Antonio Di Pietro, da ex seminarista, si scopre, se non devoto, almeno rispettoso degli orari liturgici. La piazza aureolata che ha prodotto simili effetti è quella di Alghero (città che voterà domenica per l’elezione del sindaco), dove già l’urlatore Beppe Grillo è stato rimproverato dal parroco don Tonino (stesso nome del leader Idv) perché col suo comizio disturbava la messa. Dunque, Di Pietro, accingendosi a parlare nella stessa piazza, ha pensato di adottare un comportamento più virtuoso, informandosi sui tempi della santa messa, purtroppo coincidenti proprio con quelli del suo comizio. E allora lo ha spostato di un’ora. In segno di rispetto.
Un modo, anche, per distinguersi dalle birichinate di Beppe Grillo. Grillo ha ignorato le pratiche dei fedeli? Tonino no, lui si è spinto a scrivere una lettera: «Conosco bene gli inconvenienti che possono disturbare la celebrazione della Santa Messa. Per questo ho chiesto ai rappresentanti locali dell’Italia dei valori, che stanno organizzando il mio incontro con i cittadini, di spostare l’evento a un’ora successiva alla celebrazione». Un espediente per evitare i rimbrotti di un prete che la dicoesi di Alghero ha però accusato di eccessivo protagonismo.
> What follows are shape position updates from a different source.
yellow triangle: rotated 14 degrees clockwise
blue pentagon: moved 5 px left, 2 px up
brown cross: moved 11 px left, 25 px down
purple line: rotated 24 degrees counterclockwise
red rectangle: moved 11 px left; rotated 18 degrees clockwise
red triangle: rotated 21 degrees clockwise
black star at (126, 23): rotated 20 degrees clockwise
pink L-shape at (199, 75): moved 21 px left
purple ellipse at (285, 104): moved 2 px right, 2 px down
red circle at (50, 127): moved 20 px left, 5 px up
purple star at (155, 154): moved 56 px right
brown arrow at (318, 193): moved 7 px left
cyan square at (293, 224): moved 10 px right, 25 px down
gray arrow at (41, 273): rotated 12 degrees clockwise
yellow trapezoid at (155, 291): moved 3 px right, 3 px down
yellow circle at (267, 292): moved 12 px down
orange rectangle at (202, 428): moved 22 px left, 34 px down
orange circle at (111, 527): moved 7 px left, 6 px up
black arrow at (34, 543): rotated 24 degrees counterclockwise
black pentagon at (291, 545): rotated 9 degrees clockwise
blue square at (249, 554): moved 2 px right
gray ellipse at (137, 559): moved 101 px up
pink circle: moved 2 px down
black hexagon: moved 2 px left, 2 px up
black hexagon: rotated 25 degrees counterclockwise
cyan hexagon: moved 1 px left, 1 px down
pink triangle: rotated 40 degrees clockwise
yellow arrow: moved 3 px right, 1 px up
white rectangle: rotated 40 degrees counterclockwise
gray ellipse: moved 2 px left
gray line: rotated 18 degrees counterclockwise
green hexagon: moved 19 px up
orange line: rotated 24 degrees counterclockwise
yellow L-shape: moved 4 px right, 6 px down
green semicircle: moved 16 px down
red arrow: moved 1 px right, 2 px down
Nonostante gli sforzi del leader Idv di distinguersi da Grillo, i due non risultano molto diversi nella pratica dello strillonaggio, metodo che sicuramente li accomuna anziché dividerli. Di Pietro vuole però marcare una differenza, e proprio mentre il fondatore del Movimento 5 stelle afferma che tutti in Italia vogliono imitarlo. Ma non Tonino, evidentemente, che dopo avere puntato ai voti anti-casta, ha stabilito di virare su atteggiamenti più moderati, visto che nella concorrenza con i 5 stelle si trova alquanto spiazzato. Anziché rincorrere Grillo, allora, “apre” ai cattolici. Possono pregare, e dopo magari dare un’occhiatina al comizio di Di Pietro. La messa è finita, il comizio può cominciare.